Could you return the full listing below exactly as it appears?

++++ Material for the task

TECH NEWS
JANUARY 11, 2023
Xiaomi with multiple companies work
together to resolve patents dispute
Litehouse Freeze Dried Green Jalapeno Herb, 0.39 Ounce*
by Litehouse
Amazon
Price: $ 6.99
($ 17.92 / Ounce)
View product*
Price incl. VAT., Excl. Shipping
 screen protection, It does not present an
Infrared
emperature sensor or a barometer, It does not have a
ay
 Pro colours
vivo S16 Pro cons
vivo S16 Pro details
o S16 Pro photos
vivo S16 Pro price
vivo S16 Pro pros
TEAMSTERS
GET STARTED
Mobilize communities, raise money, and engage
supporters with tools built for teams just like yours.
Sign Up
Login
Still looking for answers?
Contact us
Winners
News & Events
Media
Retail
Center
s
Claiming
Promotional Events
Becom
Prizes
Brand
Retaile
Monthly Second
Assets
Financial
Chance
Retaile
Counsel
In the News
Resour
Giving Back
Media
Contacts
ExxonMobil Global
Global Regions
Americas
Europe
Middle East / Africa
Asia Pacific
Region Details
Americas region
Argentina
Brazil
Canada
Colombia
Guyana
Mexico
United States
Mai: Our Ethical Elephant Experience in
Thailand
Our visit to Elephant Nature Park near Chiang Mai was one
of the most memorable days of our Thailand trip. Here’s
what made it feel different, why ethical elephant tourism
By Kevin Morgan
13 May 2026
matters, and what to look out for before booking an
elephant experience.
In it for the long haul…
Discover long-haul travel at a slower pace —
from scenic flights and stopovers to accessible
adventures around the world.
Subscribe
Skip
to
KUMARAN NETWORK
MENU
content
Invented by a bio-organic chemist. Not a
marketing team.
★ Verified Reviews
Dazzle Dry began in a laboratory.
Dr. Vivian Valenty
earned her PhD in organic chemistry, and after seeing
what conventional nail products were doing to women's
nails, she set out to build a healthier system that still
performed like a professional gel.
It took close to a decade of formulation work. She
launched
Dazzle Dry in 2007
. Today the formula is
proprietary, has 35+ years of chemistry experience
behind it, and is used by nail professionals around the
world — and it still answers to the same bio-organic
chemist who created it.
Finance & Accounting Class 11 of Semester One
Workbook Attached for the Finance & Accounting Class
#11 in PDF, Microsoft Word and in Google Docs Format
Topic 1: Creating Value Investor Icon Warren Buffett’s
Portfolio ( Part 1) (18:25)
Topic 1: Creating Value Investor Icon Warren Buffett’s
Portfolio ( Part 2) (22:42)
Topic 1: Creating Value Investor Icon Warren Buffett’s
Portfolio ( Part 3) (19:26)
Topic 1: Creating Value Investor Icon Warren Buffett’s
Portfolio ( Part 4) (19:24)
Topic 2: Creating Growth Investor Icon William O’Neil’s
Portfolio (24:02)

++++++++

## Response:
TECH NEWS
JANUARY 11, 2023
Xiaomi with multiple companies work
together to resolve patents dispute
Litehouse Freeze Dried Green Jalapeno Herb, 0.39 Ounce*
by Litehouse
Amazon
Price: $ 6.99
($ 17.92 / Ounce)
View product*
Price incl. VAT., Excl. Shipping
 screen protection, It does not present an
Infrared
emperature sensor or a barometer, It does not have a
ay
 Pro colours
vivo S16 Pro cons
vivo S16 Pro details
o S16 Pro photos
vivo S16 Pro price
vivo S16 Pro pros
TEAMSTERS
GET STARTED
Mobilize communities, raise money, and engage
supporters with tools built for teams just like yours.
Sign Up
Login
Still looking for answers?
Contact us
Winners
News & Events
Media
Retail
Center
s
Claiming
Promotional Events
Becom
Prizes
Brand
Retaile
Monthly Second
Assets
Financial
Chance
Retaile
Counsel
In the News
Resour
Giving Back
Media
Contacts
ExxonMobil Global
Global Regions
Americas
Europe
Middle East / Africa
Asia Pacific
Region Details
Americas region
Argentina
Brazil
Canada
Colombia
Guyana
Mexico
United States
Mai: Our Ethical Elephant Experience in
Thailand
Our visit to Elephant Nature Park near Chiang Mai was one
of the most memorable days of our Thailand trip. Here’s
what made it feel different, why ethical elephant tourism
By Kevin Morgan
13 May 2026
matters, and what to look out for before booking an
elephant experience.
In it for the long haul…
Discover long-haul travel at a slower pace —
from scenic flights and stopovers to accessible
adventures around the world.
Subscribe
Skip
to
KUMARAN NETWORK
MENU
content
Invented by a bio-organic chemist. Not a
marketing team.
★ Verified Reviews
Dazzle Dry began in a laboratory.
Dr. Vivian Valenty
earned her PhD in organic chemistry, and after seeing
what conventional nail products were doing to women's
nails, she set out to build a healthier system that still
performed like a professional gel.
It took close to a decade of formulation work. She
launched
Dazzle Dry in 2007
. Today the formula is
proprietary, has 35+ years of chemistry experience
behind it, and is used by nail professionals around the
world — and it still answers to the same bio-organic
chemist who created it.
Finance & Accounting Class 11 of Semester One
Workbook Attached for the Finance & Accounting Class
#11 in PDF, Microsoft Word and in Google Docs Format
Topic 1: Creating Value Investor Icon Warren Buffett’s
Portfolio ( Part 1) (18:25)
Topic 1: Creating Value Investor Icon Warren Buffett’s
Portfolio ( Part 2) (22:42)
Topic 1: Creating Value Investor Icon Warren Buffett’s
Portfolio ( Part 3) (19:26)
Topic 1: Creating Value Investor Icon Warren Buffett’s
Portfolio ( Part 4) (19:24)
Topic 2: Creating Growth Investor Icon William O’Neil’s
Portfolio (24:02)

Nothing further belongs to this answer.